From: Rene Salmon (rsalmon_at_tulane.edu)
Date: Fri Dec 31 2004 - 10:08:21 CST
Hi,
Thanks for the reply. So this morning I downloaded the latest charm from
the website and compiled it with
> ./build charm++ net-linux-amd64 clustermatic
Everything compiled fine with no errors and I got a "build successfully"
at the end.
I am very new to charm and clustermatic so I am not sure I am doing this
right when I try to test it.
> Make sure charm/tests/charm++/megatest works before you proceed to NAMD.
All the test programs compile without problems. I am just not sure how to
run them to test charm. So I tried a small one first in
examples/charm++/queens
I am running this on a small test cluster, one master, node and one slave
node. Here is the bpstat on the cluster:
>bpstat
Node(s) Status Mode User
1 down ---------- root
0 up ---x--x--x root
so you see there is only one slave node up. Here is what happens when I
try to run the test.
queens# ./charmrun ++skipmaster ++verbose ++startpe 0 +p2 ./pgm 12 6
Charmrun> charmrun started...
Charmrun> node -1 status: up
Charmrun> node 0 status: up
Charmrun> adding client 0: "0", IP:10.0.0.3
Charmrun> node 1 status: down
Charmrun> node 2 status: down
Charmrun> There are 1 slave nodes available.

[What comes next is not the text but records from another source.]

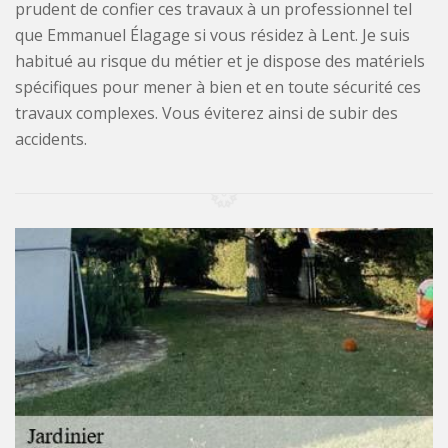
prudent de confier ces travaux à un professionnel tel
que Emmanuel Élagage si vous résidez à Lent. Je suis
habitué au risque du métier et je dispose des matériels
spécifiques pour mener à bien et en toute sécurité ces
travaux complexes. Vous éviterez ainsi de subir des
accidents.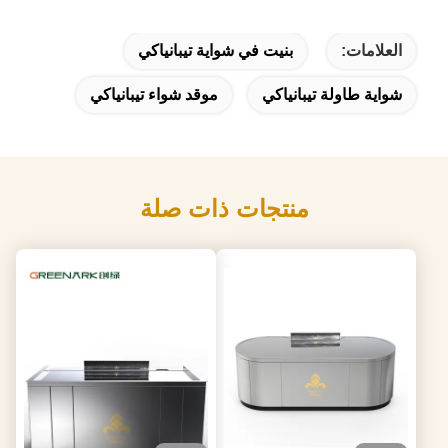
العلامات:
بنيت في شواية تيبانياكي
شواية طاولة تيبانياكي
موقد شواء تيبانياكي
منتجات ذات صلة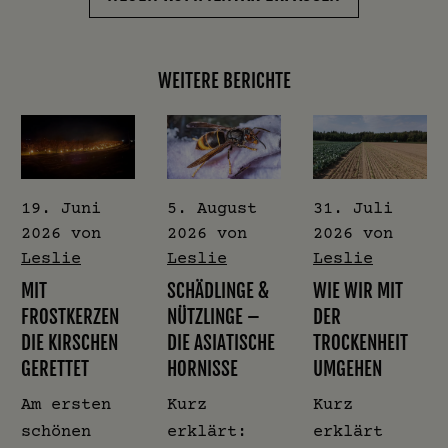
WEITERE BERICHTE
19. Juni
5. August
31. Juli
2026
von
2026
von
2026
von
Leslie
Leslie
Leslie
MIT
SCHÄDLINGE &
WIE WIR MIT
FROSTKERZEN
NÜTZLINGE –
DER
DIE KIRSCHEN
DIE ASIATISCHE
TROCKENHEIT
GERETTET
HORNISSE
UMGEHEN
Am ersten
Kurz
Kurz
schönen
erklärt:
erklärt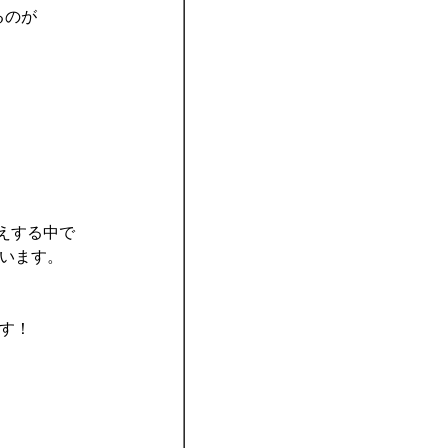
るのが
えする中で
います。
す！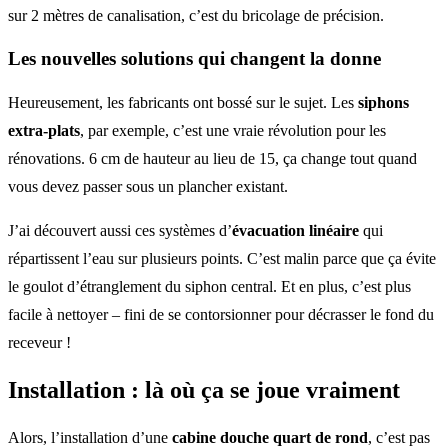
sur 2 mètres de canalisation, c’est du bricolage de précision.
Les nouvelles solutions qui changent la donne
Heureusement, les fabricants ont bossé sur le sujet. Les
siphons
extra-plats
, par exemple, c’est une vraie révolution pour les
rénovations. 6 cm de hauteur au lieu de 15, ça change tout quand
vous devez passer sous un plancher existant.
J’ai découvert aussi ces systèmes d’
évacuation linéaire
qui
répartissent l’eau sur plusieurs points. C’est malin parce que ça évite
le goulot d’étranglement du siphon central. Et en plus, c’est plus
facile à nettoyer – fini de se contorsionner pour décrasser le fond du
receveur !
Installation : là où ça se joue vraiment
Alors, l’installation d’une
cabine douche quart de rond
, c’est pas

Charmrun> adding client 1: "0", IP:10.0.0.3
Charmrun> Charmrun = 10.0.0.2, port = 33089
Charmrun> start node program on slave node: 0.
Charmrun> start node program on slave node: 0.
Charmrun> node programs all started
Charmrun> Waiting for 0-th client to connect.
Charmrun> error 0 attaching to node:
Timeout waiting for node-program to connect
I also tried with "++singlemaster" and got this:
queens# ./charmrun ++singlemaster ++verbose ++startpe 0 +p2 ./pgm 12 6
Charmrun> charmrun started...
Charmrun> node -1 status: up
Charmrun> adding client 0: "-1", IP:10.0.0.2
Charmrun> node 0 status: up
Charmrun> adding client 1: "0", IP:10.0.0.3
Charmrun> There are 1 slave nodes available.
Charmrun> Charmrun = 10.0.0.2, port = 33092
Charmrun> start node program on slave node: -1.
Charmrun> start node program on slave node: 0.
Charmrun> node programs all started
Charmrun> Waiting for 0-th client to connect.
Charmrun> client 0 connected (IP=10.0.0.2 data_port=32817)
Charmrun> Waiting for 1-th client to connect.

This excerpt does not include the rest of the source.